Hoje, mais uma madrugada fértil de sentimentos e entupida de paciência, estou escrevendo. Mas hoje tive uma luz diferente: a da lua. Mas não estou como seria um poeta de poemas, coberto pelo véu translúcido da inspiradora e noturna confidente do namorados... Não, não! Eu apenas fui lá fora e admirei aquela beleza de lua, branca, brilhante e...

Bom, já deu pra entender.

Por assim dizer, ouso considerar-me um aspirante a poeta de prosa, do texto corrido. Ainda não tenho, e acho que nunca terei, a capacidade de escrever algum poema em solo. Esse refino estético não faz parte do meu repertório; poema com meu nome só se for de intrometido e palpiteiro. E também prefiro uma escrita em tom de conversa, sabe... Eu não sou daqueles que papeiam por aí usando decassílabos em soneto, logo me compete escrever do jeito que eu falaria pra alguém.

Eu até já tentei escrever um poema sozinho, o que foi de uma petulância extrema. Foi o “poema” mais malfeito e artificial que li em toda minha vidinha. A minha prosa me soa mais sincera que meu parco esforço em versos, flui melhor; e também tem a coisa da naturalidade da conversa, a música informal das conversas me atrai de uma forma quase gravitacional. Sou capaz das coisas mais imbecis e irresponsáveis por uma boa conversa (quem conhece, sabe).

Aliás, devo deixar marcada aqui minha admiração pelos meus queridos amigos poetas. Não seria eu se não reconhecesse o talento e o feeling desses heróis e heroínas do poema bem escrito, a originalidade, do bom gosto e do conjunto da obra. São mentes assim que dilatam as cabeças dos leitores... Vertentes diferentes que convergem para a mesma meada: a da arte, como ela deve(ria) ser.

Um dia, creio eu numa aula sobre literatura, o professor expôs uma idéia muito interessante, a qual quero lembrar eternamente. Ele disse que aquela estrutura em versos e estrofes é o poema, enquanto poesia deve ser o sentimento, o âmago da obra. Digo que a poesia é aquela coisa que nos deixa ver, por detrás do estilo, da rima e das palavras, os olhos do poeta. Indo ainda mais longe, e utilizando uma audácia talvez já aos pés da de Giordano Bruno, posso dizer que “poesia” é “aquilo que só se diz com os olhos”.

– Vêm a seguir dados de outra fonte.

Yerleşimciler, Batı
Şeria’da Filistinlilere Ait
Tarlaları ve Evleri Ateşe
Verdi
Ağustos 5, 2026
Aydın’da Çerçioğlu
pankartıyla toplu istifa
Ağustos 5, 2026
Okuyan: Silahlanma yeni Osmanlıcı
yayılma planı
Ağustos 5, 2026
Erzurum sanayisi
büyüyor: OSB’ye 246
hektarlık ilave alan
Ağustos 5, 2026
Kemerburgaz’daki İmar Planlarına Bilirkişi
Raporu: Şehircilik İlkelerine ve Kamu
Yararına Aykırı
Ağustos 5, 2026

A lua de hoje é cheia. Cheia de poemas, de beleza, da luz, e cheia, mesmo. A lua é o olho da noite, e talvez seja por isso que ela sussurre tanta poesia ao espírito do poeta, do homem. A lua pode recitar toda uma vida, assim como levar um apaixonado beijo de “boa noite” à minha Lua.

Estou girando; diz-se mesmo que a vida, assim como o planeta, dá voltas. Espero minha Lua assim como a noite espera sua lua. Espero estar chegando ao fim de um dia na minha, que vem ficando meio sem poesia, pra encontrar logo uma Lua na minha noite.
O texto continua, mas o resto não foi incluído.